Cougar Town Ep. 5.09 “Too Much Ain’t Enough” squanders storytelling opportunities for easy humor

Cougar Town Ep. 5.09 “Too Much Ain’t Enough” squanders storytelling opportunities for easy humor

cougar town 5.9

Cougar Town Season 5, Episode 9 “Too Much Ain’t Enough”
Written by Sean Lavery
Directed by Josh Hopkins
Airs Tuesday nights at 10pm on TBS

 


The random, often disconnected story lines of Cougar Town‘s fifth season have made it more than a little difficult to write about – thankfully, “Too Much Ain’t Enough” brings three thematically-similar plots to the table, making things feel a lot less scatter-brained than the normal, Chick-free episodes of late. And even though “Too Much” doesn’t really find an interesting way to pull all three together, the sheer construction of the episode around a single idea allows the broad comedy and quick, cathartic resolutions coalesce with each other to at least hint at some intriguing ideas, even if they don’t outright address them.

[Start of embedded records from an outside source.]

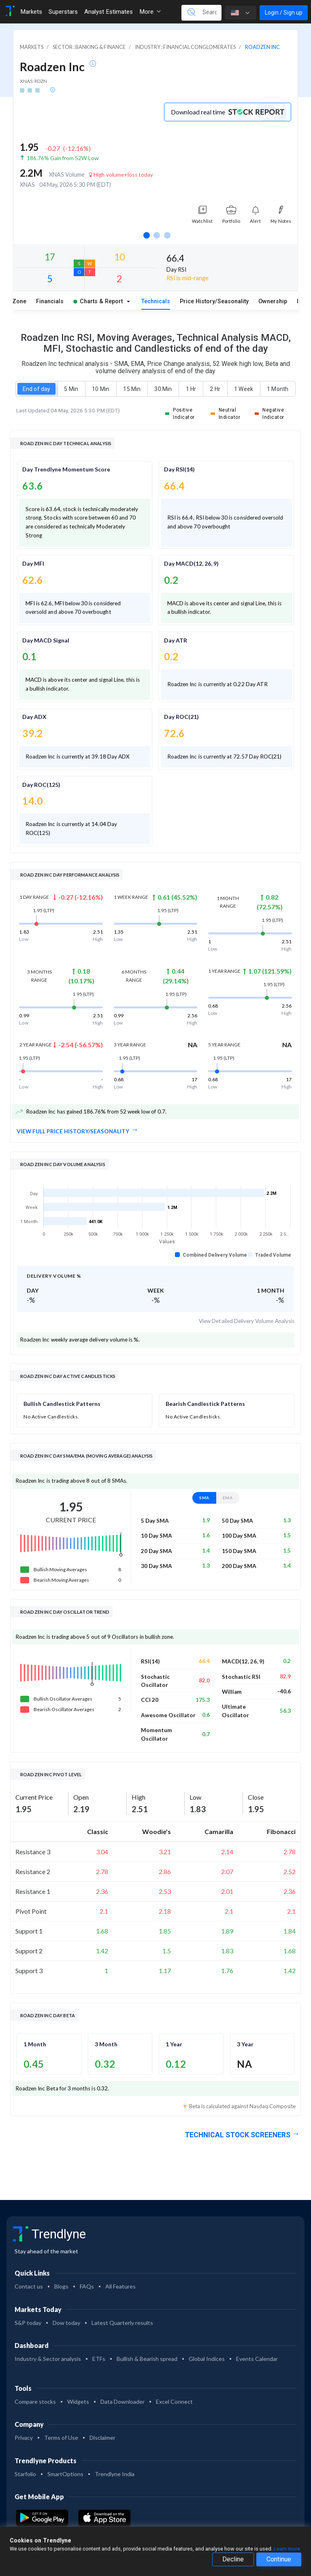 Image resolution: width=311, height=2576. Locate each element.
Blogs (61, 2286)
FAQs (87, 2286)
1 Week (243, 389)
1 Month (277, 389)
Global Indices (207, 2358)
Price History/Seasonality (214, 301)
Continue (278, 2559)
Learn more (287, 2549)
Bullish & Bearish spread (147, 2358)
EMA (228, 1497)
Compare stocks (35, 2401)
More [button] (150, 11)
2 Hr (215, 389)
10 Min (100, 389)
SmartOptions (65, 2473)
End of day (36, 389)
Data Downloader (122, 2401)
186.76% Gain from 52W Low (62, 158)
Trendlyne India (114, 2473)
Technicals (155, 301)
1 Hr (191, 389)
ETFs (98, 2358)
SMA (204, 1497)
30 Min (162, 389)
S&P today (28, 2322)
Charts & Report (98, 301)
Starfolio (25, 2473)
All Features (120, 2286)
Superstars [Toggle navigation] (63, 11)
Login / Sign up (283, 12)
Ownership (272, 301)
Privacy (24, 2437)
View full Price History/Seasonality (73, 1131)
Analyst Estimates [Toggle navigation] (108, 11)
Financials (50, 301)
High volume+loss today (121, 174)
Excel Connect (174, 2401)
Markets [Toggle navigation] (31, 11)
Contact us (29, 2286)
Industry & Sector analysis (48, 2358)
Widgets (78, 2401)
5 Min (71, 389)
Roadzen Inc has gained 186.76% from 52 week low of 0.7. (90, 1112)
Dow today (66, 2322)
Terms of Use (61, 2437)
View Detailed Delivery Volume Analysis (246, 1321)
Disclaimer (102, 2437)
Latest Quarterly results (122, 2322)
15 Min (131, 389)
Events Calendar (257, 2358)
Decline (233, 2559) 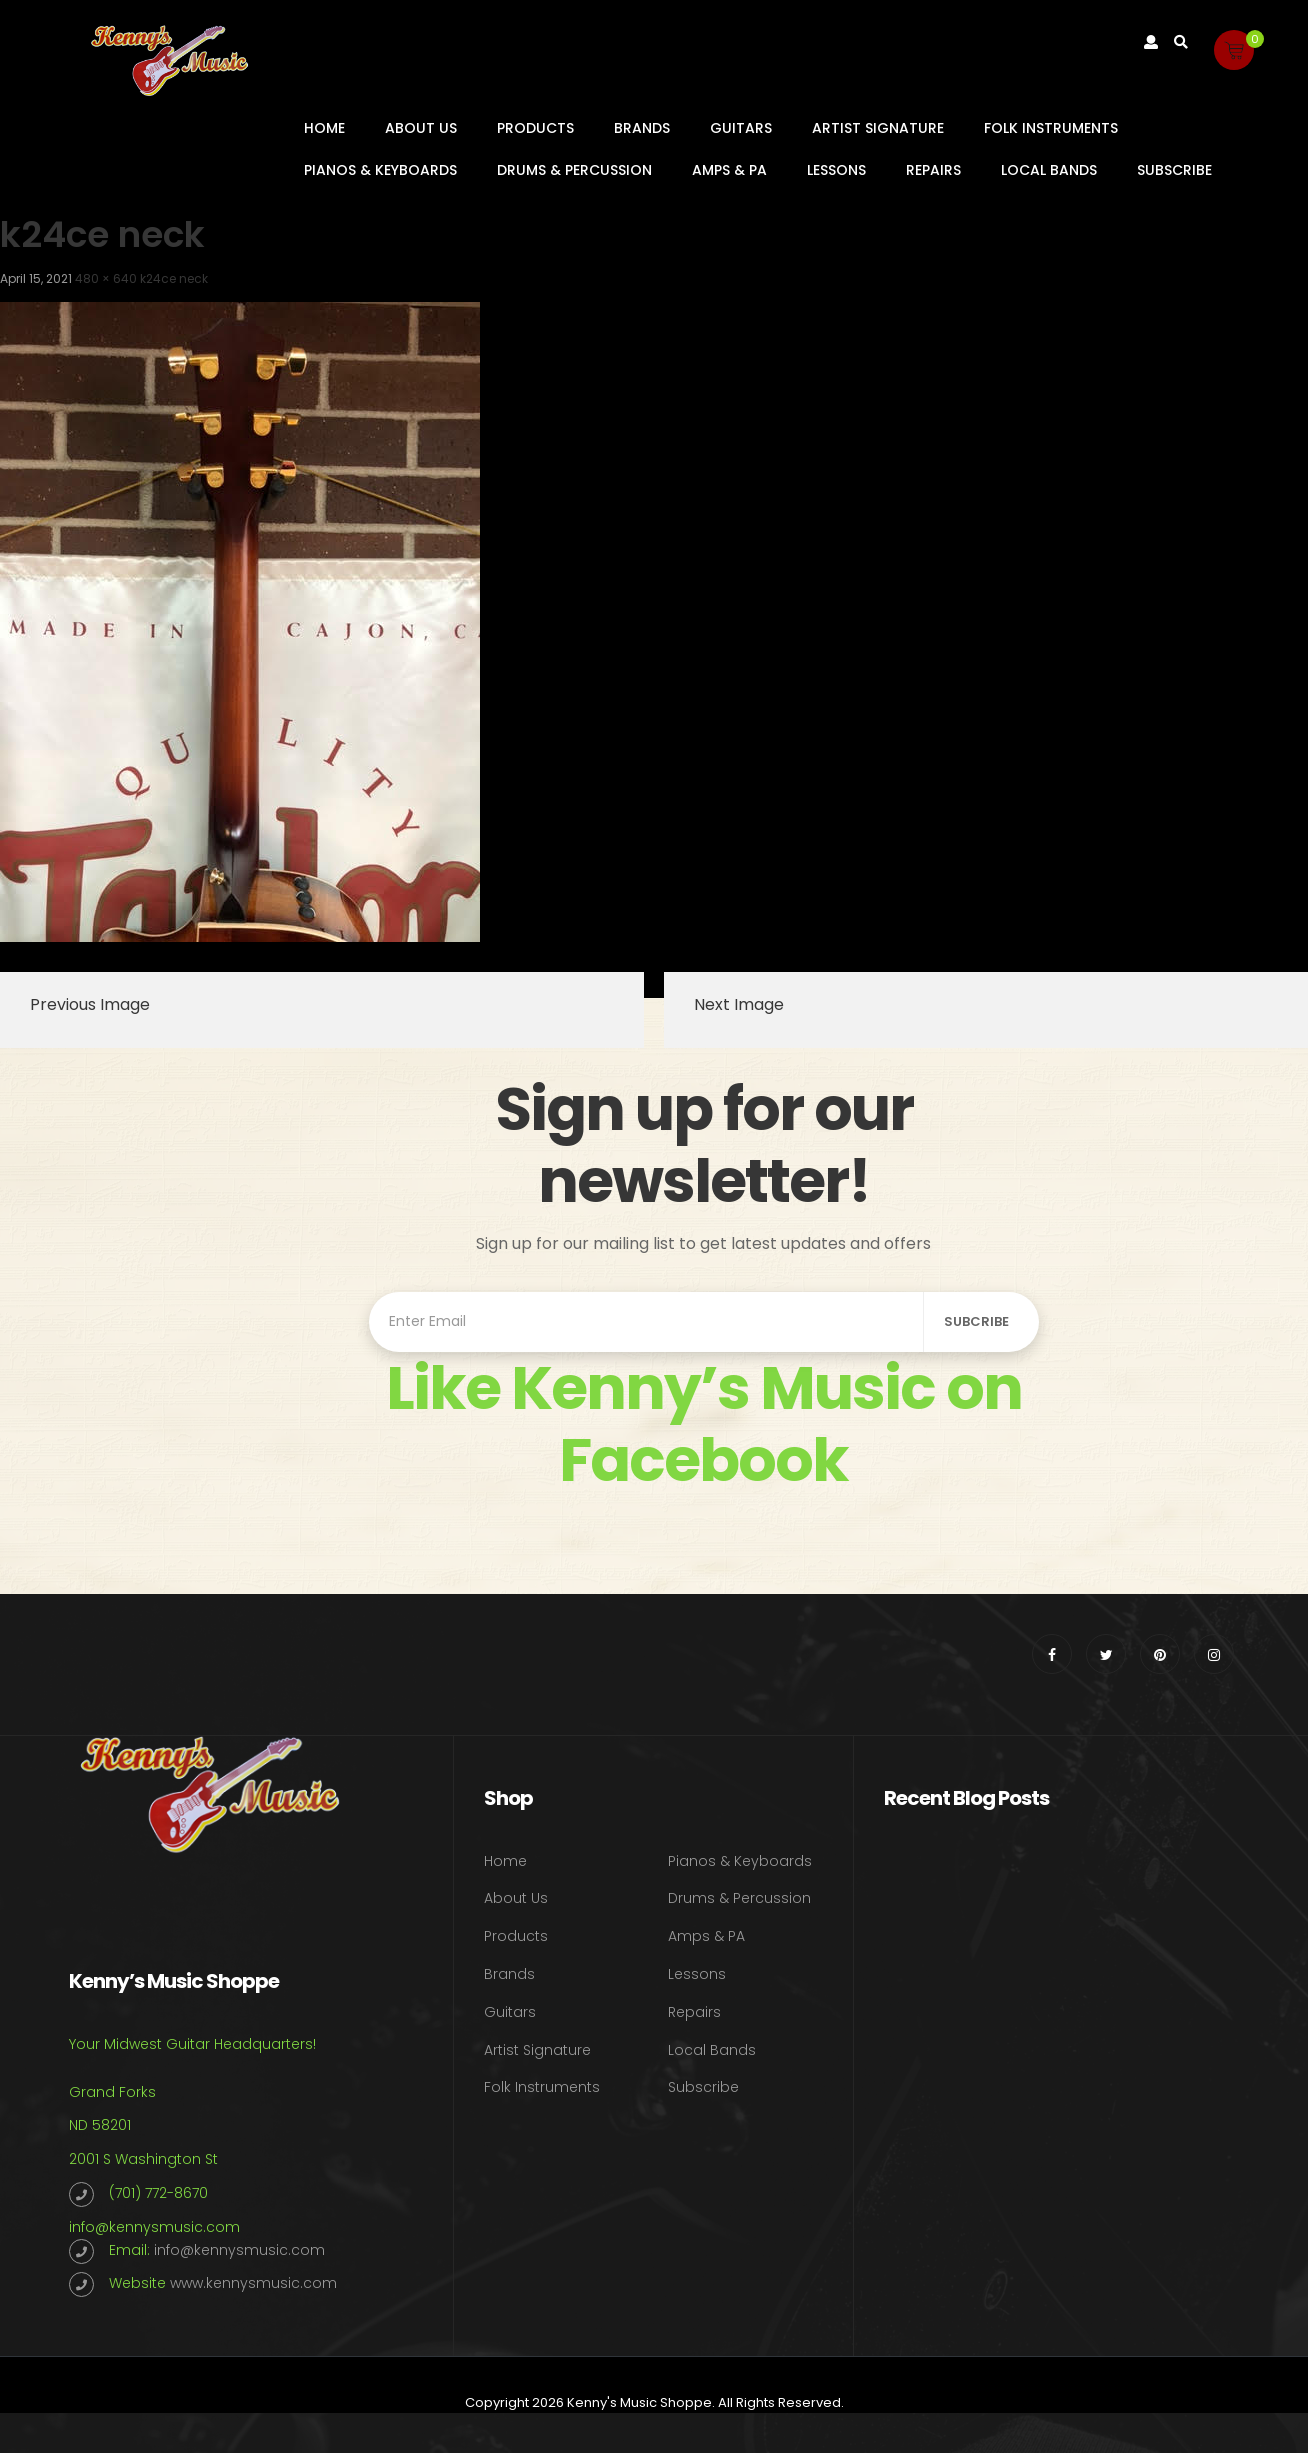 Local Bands (1049, 170)
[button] (1234, 50)
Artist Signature (878, 128)
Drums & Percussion (574, 170)
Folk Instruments (1051, 128)
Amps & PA (729, 170)
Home (324, 128)
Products (535, 128)
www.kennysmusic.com (253, 2283)
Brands (642, 128)
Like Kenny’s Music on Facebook (704, 1424)
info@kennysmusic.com (154, 2227)
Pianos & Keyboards (380, 170)
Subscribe (1174, 170)
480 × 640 (106, 278)
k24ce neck (174, 278)
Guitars (741, 128)
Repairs (933, 170)
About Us (421, 128)
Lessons (836, 170)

“Too Much Ain’t Enough” is an episode about perception: perception of self, other’s perception of you – and oddly enough, perception of an idea, one that some might find genius, and others find idiotic. The idea is upfront and center in each plot: Grayson is struggling with not being a “cool guy”, Bobby hates that people laugh at him and his leather bag, and Jules and Andy can’t figure out how to market a product they both live (the Guzzle Buddy, a product I would buy without a second thought). The first two are nearly identical: replace Grayson’s abs and “cool voice” with Bobby’s bag and they’re living the exact same story, two men trying to create false versions of themselves in order for people to like them.

On some level, it feels a bit untrue to Bobby’s character: I can buy that Grayson would act like Schmidt from New Girl when hipsters were around – but Bobby? Here is a man that proudly lives on a boat with no job, careless of his general appearance and behavior… but he doesn’t like being laughed at for carrying a bag? I suppose being alienated by the Cul de Sac crew (his best friends) could cause him to be a little self-conscious – but whenever that happens in the past, Andy’s always there to give the old golfer a shot of confidence… so when the episode makes him conventionally absent in all of Bobby’s scenes, it seems like a bit of a manipulation to make Bobby feel insecure over something silly, where Grayson’s attempts to engage Travis’s coffee shop friends in some friendly banter at least finds itself grounded in something real, finding himself trying to be a father for the first time in his life (something he was denied before the series began, going way back to the single Grayson days of early Cougar Town episodes).

It’s a shame that Grayson’s plot isn’t given top billing in “Too Much Ain’t Enough” (instead going to Jules’s funny, but ultimately empty pursuit of “cashing in” with a cool invention): Cougar Town‘s shown a penchant for telling generational stories with parents and their children, often some of the best episodes of the series (see season two’s “Something Good Coming” and any Chick-centric episode). For the most part, Jules and Bobby are empty stories, the latter only propped up by the cliched “confidence is everything” mantra, that Bobby will be cool with his leather bag if only he would feel cool wearing it (which leads to an understandably funny scene of Brian Van Holt mugging down Cougar Town‘s central shopping strip). Grayson’s plot reaches for something more, a parental connection between a middle-aged man who never had a kid, and a young adult still adjusting to his neighbor being his stepfather – maybe it’s just my well-known weakness for father/son tales, but it feels like “Too Much Ain’t Enough” skids across the surface of this idea, instead focusing on lesser stories for the sake of generating more laughs. It’s nice to see “Too Much” at least attempt to find some parallels between its trio of self-contained plots; however, the balance of these stories feels out of whack, the most rewarding stories pushed to the back for the superficial wackiness that often defines aging comedies.